> [Task details]:
Every entry below must be transcribed word for word, and the images must be left out.

> [Input]:

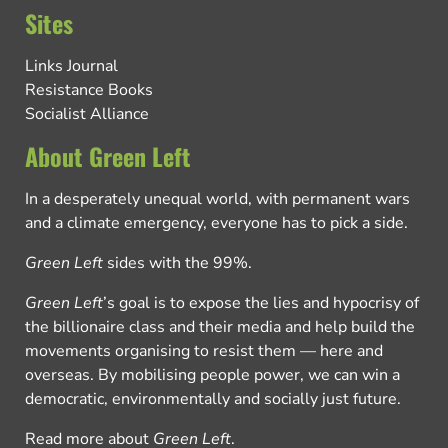
Sites
Links Journal
Resistance Books
Socialist Alliance
About Green Left
In a desperately unequal world, with permanent wars
and a climate emergency, everyone has to pick a side.
Green Left
sides with the 99%.
Green Left
’s goal is to expose the lies and hypocrisy of
the billionaire class and their media and help build the
movements organising to resist them — here and
overseas. By mobilising people power, we can win a
democratic, environmentally and socially just future.
Read more about
Green Left
.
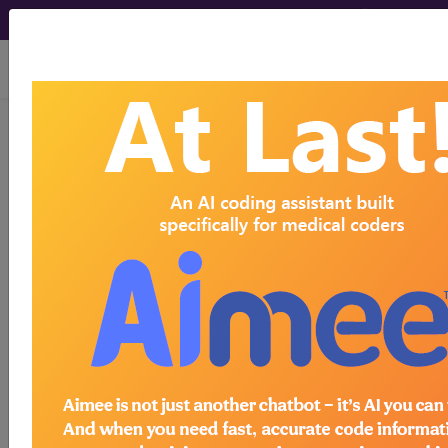
viewing Sat Aug 8, 2026
LCD - Local Coverage
Determination
Thermal Destruction
of the Intraosseous
Basivertebral Nerve
(BVN) for
Vertebrogenic Lower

> [Result for this exercise]:
Sites
Links Journal
Resistance Books
Socialist Alliance
About Green Left
In a desperately unequal world, with permanent wars
and a climate emergency, everyone has to pick a side.
Green Left
sides with the 99%.
Green Left
’s goal is to expose the lies and hypocrisy of
the billionaire class and their media and help build the
movements organising to resist them — here and
overseas. By mobilising people power, we can win a
democratic, environmentally and socially just future.
Read more about
Green Left
.
viewing Sat Aug 8, 2026
LCD - Local Coverage
Determination
Thermal Destruction
of the Intraosseous
Basivertebral Nerve
(BVN) for
Vertebrogenic Lower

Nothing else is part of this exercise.